Saturday, November 08, 2014

Funk of Fear

So I'm up unusually early this Saturday morning.  I couldn't go back to sleep after a bit of an all-to-vivid dream.  It was about a combination natural-disaster in our area and the resulting chaos of failed law-and-order.  ...somehow I ended up fleeing Warsaw to Columbia City and everyone had knives or swords and was just running around stabbing people, as if to establish some kind of order to protect what they thought they would need to survive in a post-apocalyptic world.  Strange stuff...to be dreaming about.  But also, I suspect, a reality that lurks beneath the surface of our collective psyche.

The news from around the world does sink into us somewhere, despite our efforts to turn it off.  Our state-of-things is shockingly tenuous.  It wouldn't take much for us, here, to be in a similar state.  It wouldn't take much to send us all into a funk of fear.

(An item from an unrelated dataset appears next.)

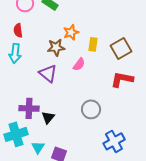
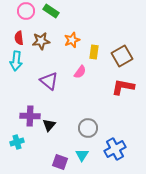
brown star: (56, 47) -> (41, 41), moved
gray circle: (91, 109) -> (88, 128), moved
cyan cross: (16, 134) -> (17, 142), size x0.6
cyan triangle: (38, 147) -> (82, 155), moved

I write this for 2 reasons.  One, it reminds me that there are a lot of dependencies in life, and not nearly as many independencies as I would like.  And two, ironically, it is in our dependencies that we have opportunity to find real life.  Such deep-rooted fears inside of us can break way for us to acknowledge that we are truly needy and humble people.  Life is mystery and we must learn to trust in our dependencies, rather than in the things we stay so busy at trying to protect ourselves.  This, actually, brings us to an unexpected kind of relief.  We have to trust something anyway.

The good news is that we have Someone who is trustworthy...even in a fearful world where we can't really trust much of anything or anyone.